Akkitham Narayanan (born 1939) is a Paris-based Indian painter from Kerala. A student of such artists as K. C. S. Paniker, D. P. Roy Choudhury and Jean Bertholle, Narayanan's paintings are on display at various museums and galleries in many countries such as India, France, Japan, Poland and Germany. He is a three time recipient of the Tamil Nadu State Lalit Kala Akademi Award, Raja Ravi Varma Award of the Kerala Lalithakala Akademi and the Cagnes-sur-Mer International Festival of Painting Award.

== Biography ==
Akkitham Narayanan was born in 1939 at Amettikkara, near Kumaranallur in Palakkad district of the south Indian state of Kerala to Akkithathu Manayil Vasudevan Namboothiri and Checkur Manaykkal Parvathy Antharjanam.
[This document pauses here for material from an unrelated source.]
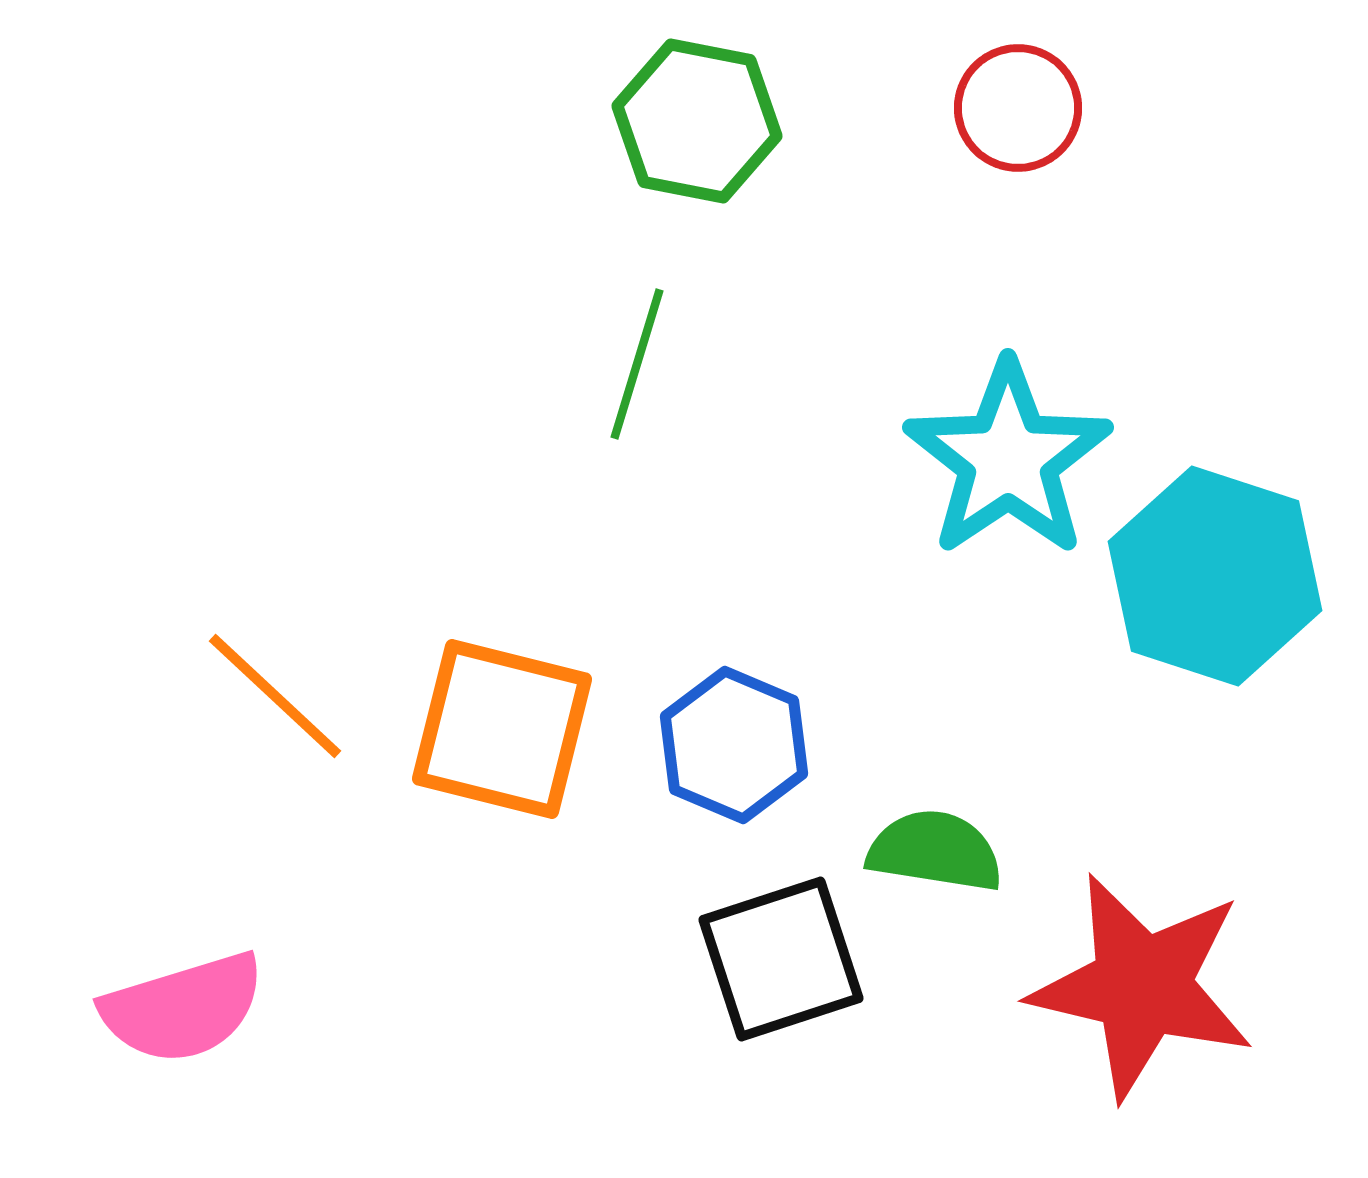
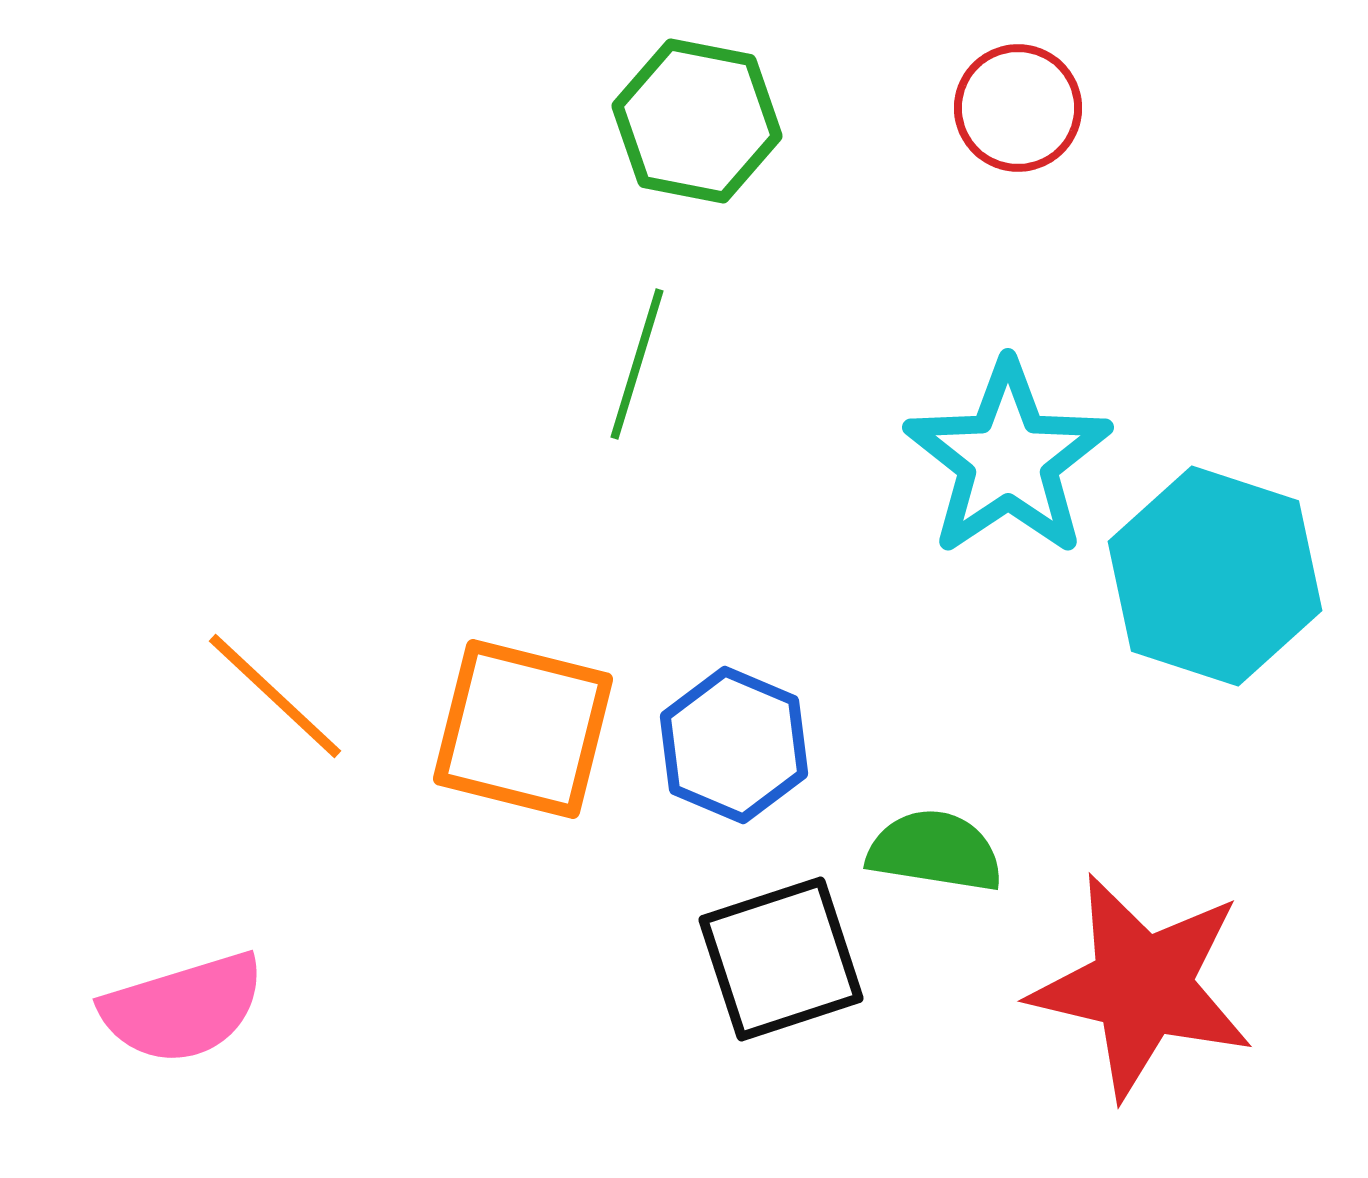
orange square: moved 21 px right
In 1956, he joined the Government College of Fine Arts, Chennai from where he secured a diploma in 1961 and, on receiving a Government of India scholarship, he did advanced studies until 1964. His days at the Government College of Fine Arts gave him the opportunity to come in contact with D. P. Roy Choudhury, the then principal and K. C. S. Paniker, who was the vice principal of the institution, and Narayanan was also involved with Paniker's efforts to found Cholamandal Artists' Village in 1966. In between, he worked at Ethiraj College for Women for a short while, as a teacher of batik painting. He received another scholarship, this time from the Government of France, which assisted him to move to Paris to study at École des Beaux-Arts, where he studied until 1970; at the institution, he studied monumental art under Jean Bertholle and engraving under Lucien Couteau. Subsequently, he settled in Paris where lives.

Akkitham Achuthan Namboothiri, noted Malayalam poet, is Narayanan's elder brother.

== Awards ==
Narayanan received the state award of the Lalit Kala Akademi, Chennai, in 1963 and twice more in 1965 and in 1966. In between, he received the Association of Young Painters & Sculptors Award, sponsored by the Akademi in 1965 and in 1972, he received an award at 4th International Painting Festival, Cagnes-sur_Mer. Kerala Lalithakala Akademi awarded him the K. C. S. Paniker Puraskaram in 2009. The Akademi honoured him again with the Raja Ravi Varma Award to Narayanan in 2017. The Akademi has also produced a 27-minute documentary film on the life of the artist, which was directed by K. N. Shaji.